# Information shown
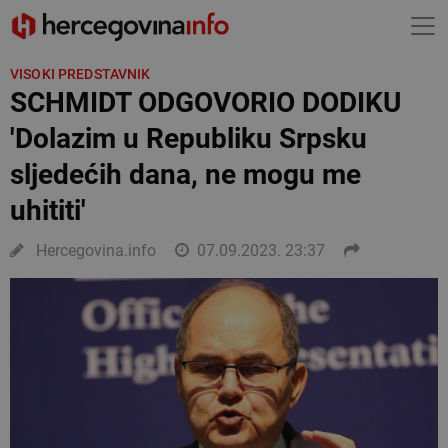
VISOKI PREDSTAVNIK
SCHMIDT ODGOVORIO DODIKU
'Dolazim u Republiku Srpsku
sljedećih dana, ne mogu me
uhititi'
Hercegovina.info
07.09.2023. 23:37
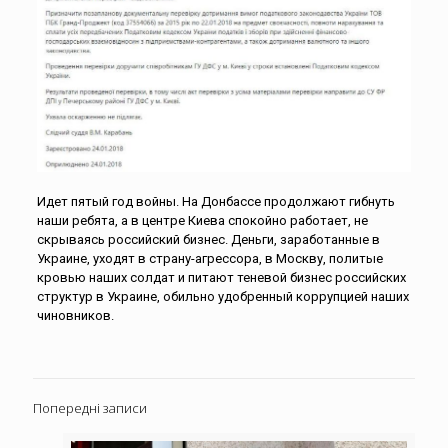
Идет пятый год войны. На Донбассе продолжают гибнуть
наши ребята, а в центре Киева спокойно работает, не
скрываясь российский бизнес. Деньги, заработанные в
Украине, уходят в страну-агрессора, в Москву, политые
кровью наших солдат и питают теневой бизнес российских
структур в Украине, обильно удобренный коррупцией наших
чиновников.
Попередні записи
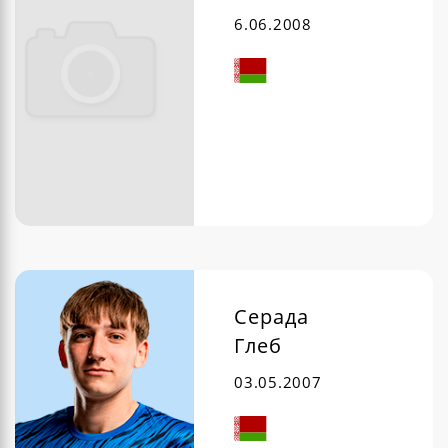
6.06.2008
Серада
Глеб
03.05.2007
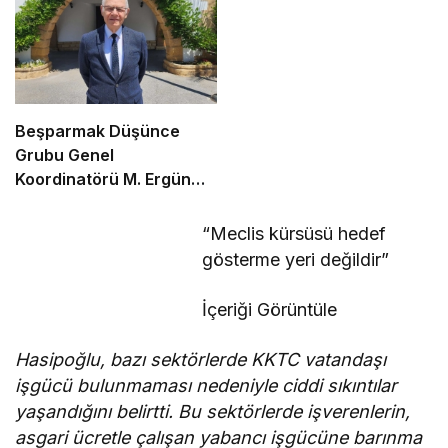
Beşparmak Düşünce
Grubu Genel
Koordinatörü M. Ergün
Olgun oldu
“Meclis kürsüsü hedef
gösterme yeri değildir”
İçeriği Görüntüle
Hasipoğlu, bazı sektörlerde KKTC vatandaşı
işgücü bulunmaması nedeniyle ciddi sıkıntılar
yaşandığını belirtti. Bu sektörlerde işverenlerin,
asgari ücretle çalışan yabancı işgücüne barınma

# Directions for this task
Starting at the line that contains "07.09.2023. 23:37", reproduce exactly and only the lines through the end of the entries above, with the pictures excluded.

# Result of the exercise
07.09.2023. 23:37
Идет пятый год войны. На Донбассе продолжают гибнуть
наши ребята, а в центре Киева спокойно работает, не
скрываясь российский бизнес. Деньги, заработанные в
Украине, уходят в страну-агрессора, в Москву, политые
кровью наших солдат и питают теневой бизнес российских
структур в Украине, обильно удобренный коррупцией наших
чиновников.
Попередні записи
6.06.2008
Серада
Глеб
03.05.2007
Beşparmak Düşünce
Grubu Genel
Koordinatörü M. Ergün
Olgun oldu
“Meclis kürsüsü hedef
gösterme yeri değildir”
İçeriği Görüntüle
Hasipoğlu, bazı sektörlerde KKTC vatandaşı
işgücü bulunmaması nedeniyle ciddi sıkıntılar
yaşandığını belirtti. Bu sektörlerde işverenlerin,
asgari ücretle çalışan yabancı işgücüne barınma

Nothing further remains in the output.